It seems that we can get Intel IOMMU's Guest Address Width from the
sysfs, as the CAP register is exposed.

So we can get the SAGAW value (see [1], page 217):

On Bare Metal:
# echo $(((0x`cat /sys/class/iommu/dmar0/intel-iommu/cap` >> 8) & 0x1f))
4
=> 48bits

In guest:
# echo $(((0x`cat /sys/class/iommu/dmar0/intel-iommu/cap` >> 8) & 0x1f))
2
=> 39bits

Using this, we could or not allow the VA mode when using Intel IOMMU.
Any thoughts?

Regards,
Maxime

[1]: 
https://software.intel.com/sites/default/files/managed/c5/15/vt-directed-io-spec.pdf

> Ferruh, I see you also faced problems with KNI, how did you solved it?
> 
> Thanks,
> Maxime
> 
> [0]: https://bugzilla.redhat.com/show_bug.cgi?id=1530957#c3
  
Santosh Shukla Jan. 5, 2018, 12:10 p.m. UTC | #7
Hi Maxim,


On Friday 05 January 2018 04:02 PM, Maxime Coquelin wrote:
> Hi Jianfeng,
>
> On 10/11/2017 12:33 PM, Jianfeng Tan wrote:
>> If we want to enable IOVA mode, introduced by
>> commit 93878cf0255e ("eal: introduce helper API for IOVA mode"),
>> we need PMDs (for PCI devices) to expose this flag.
>>
>> Signed-off-by: Jianfeng Tan<jianfeng.tan@intel.com>
>> ---

[...]

> Ferruh, I see you also faced problems with KNI, how did you solved it?
>
By checking lsmod for rte_kni module and if found then set .iova_mode = _pa, refer [1].
You may follow similar approach.. meaning detect emulation mode Or if not then
other-way to introduce --iova-mode=<> eal arg.

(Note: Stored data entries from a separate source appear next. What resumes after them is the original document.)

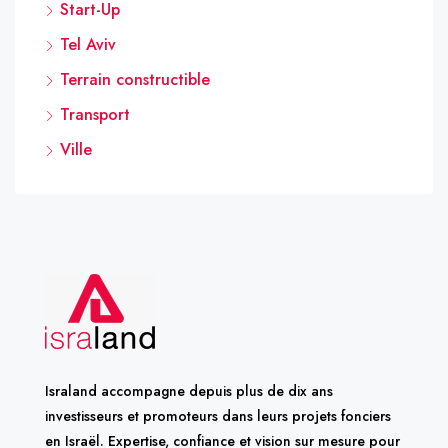
Start-Up
Tel Aviv
Terrain constructible
Transport
Ville
Israland accompagne depuis plus de dix ans
investisseurs et promoteurs dans leurs projets fonciers
en Israël. Expertise, confiance et vision sur mesure pour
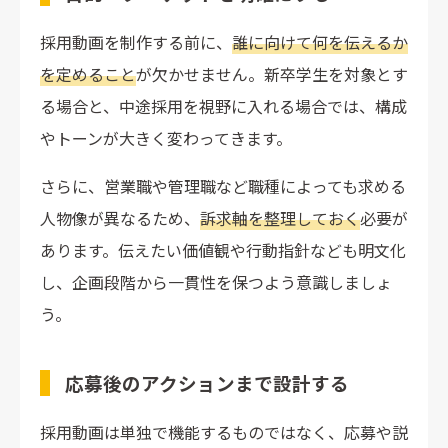
採用動画を制作する前に、
誰に向けて何を伝えるか
を定めること
が欠かせません。新卒学生を対象とす
る場合と、中途採用を視野に入れる場合では、構成
やトーンが大きく変わってきます。
さらに、営業職や管理職など職種によっても求める
人物像が異なるため、
訴求軸を整理しておく
必要が
あります。伝えたい価値観や行動指針なども明文化
し、企画段階から一貫性を保つよう意識しましょ
う。
応募後のアクションまで設計する
採用動画は単独で機能するものではなく、応募や説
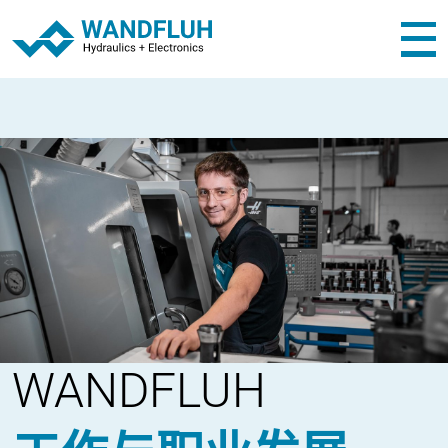
WANDFLUH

[1] http://dpdk.org/browse/dpdk/tree/lib/librte_eal/linuxapp/eal/eal.c#n810

Thanks.

> Thanks,
> Maxime
>
> [0]: https://bugzilla.redhat.com/show_bug.cgi?id=1530957#c3
  
Maxime Coquelin Jan. 5, 2018, 12:57 p.m. UTC | #8
Hi Santosh

On 01/05/2018 01:10 PM, santosh wrote:
> Hi Maxim,
> 
> 
> On Friday 05 January 2018 04:02 PM, Maxime Coquelin wrote:
>> Hi Jianfeng,
>>
>> On 10/11/2017 12:33 PM, Jianfeng Tan wrote:
>>> If we want to enable IOVA mode, introduced by
>>> commit 93878cf0255e ("eal: introduce helper API for IOVA mode"),
>>> we need PMDs (for PCI devices) to expose this flag.
>>>
>>> Signed-off-by: Jianfeng Tan<jianfeng.tan@intel.com>
>>> ---
> 
> [...]
> 
>> Ferruh, I see you also faced problems with KNI, how did you solved it?
>>
> By checking lsmod for rte_kni module and if found then set .iova_mode = _pa, refer [1].
> You may follow similar approach.. meaning detect emulation mode Or if not then
> other-way to introduce --iova-mode=<> eal arg.

Thanks for the information

Detecting whether we are in host or guest is not that trivial, and as 
Peter pointed me out, the VT-d specifies the 39bits guest address width
so there are certainly some processors in the wild using it.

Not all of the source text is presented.